Records contained in a dataset:
= = = =

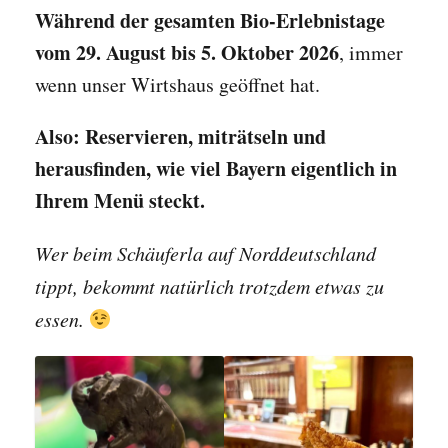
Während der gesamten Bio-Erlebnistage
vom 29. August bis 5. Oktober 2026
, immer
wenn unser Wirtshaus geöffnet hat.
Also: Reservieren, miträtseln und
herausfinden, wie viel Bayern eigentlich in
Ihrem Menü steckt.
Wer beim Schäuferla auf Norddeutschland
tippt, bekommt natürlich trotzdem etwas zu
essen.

= = = =

**About this exercise:** Leave the pictures out and write out every entry exactly as given.

**Output for this exercise:**
Während der gesamten Bio-Erlebnistage
vom 29. August bis 5. Oktober 2026
, immer
wenn unser Wirtshaus geöffnet hat.
Also: Reservieren, miträtseln und
herausfinden, wie viel Bayern eigentlich in
Ihrem Menü steckt.
Wer beim Schäuferla auf Norddeutschland
tippt, bekommt natürlich trotzdem etwas zu
essen.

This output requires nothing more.